Tash takes on reusables

As part of our Period Poverty campaign this year, myself and Tamsin have each trialled a reusable period product alternative to disposable pads and tampons to give an open and honest account of our experiences. I wanted to try the reusable pads as I thought that they would be a good alternative for me personally. During this trial I used pads from two different companies. Firstly, InfinityEco (below on the left) which was £14.99 for six of the same sized pads and then, Bloom and Nora (below on the right) who have varying prices based on how many you buy. Bloom and Nora, come in five sizes and offer two different types of materials. 

 

So reusable pads come in all sorts of shapes and sizes to help suit your flow and your body which is better than the one-size-doesn't-fit-all disposables. When I opened my reusable pads I was quite surprised at how soft they were. They were also really thick in comparison to my usual pads and I wasn’t sure whether these would be the right thing for me as I don’t have the heaviest of flows and they seemed rather bulky. However, I specifically chose the leopard print ones as I like the funkiness of them and this didn’t disappoint. 

I started the first day of my cycle with the InfinityEco product. I must admit that I was a bit worried and didn’t feel confident that they would work very well.
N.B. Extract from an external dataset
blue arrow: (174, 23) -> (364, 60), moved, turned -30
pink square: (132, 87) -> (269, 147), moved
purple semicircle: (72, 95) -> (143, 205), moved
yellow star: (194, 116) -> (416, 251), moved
They did feel very different at first and took a bit of getting used to. Although they felt quite bulky, I thought they were much more comfortable than my usual disposable ones that I normally use. I was also concerned that it wouldn’t hold in place but I am pleased to say there was nothing to worry about and the pad held in place very well as it had small poppers to help keep them in place. I found that overnight as well this product worked well. I was really pleased and will definitely convert to using these from now onwards 

I trialled a Nora Lady Garden reusable pad towards the end of my cycle. This one was the second to smallest size that they provide and was much smaller than the InfinityEco ones that I tried, I also had my doubt about these staying in place as the poppers were smaller than the Infinityeco ones. The smaller size meant I wasn’t 100% comfortable using them at the start of my cycle but I found that this actually worked better for me nearing the end of my cycle. I did find that they moved around more than the Infinityeco ones.  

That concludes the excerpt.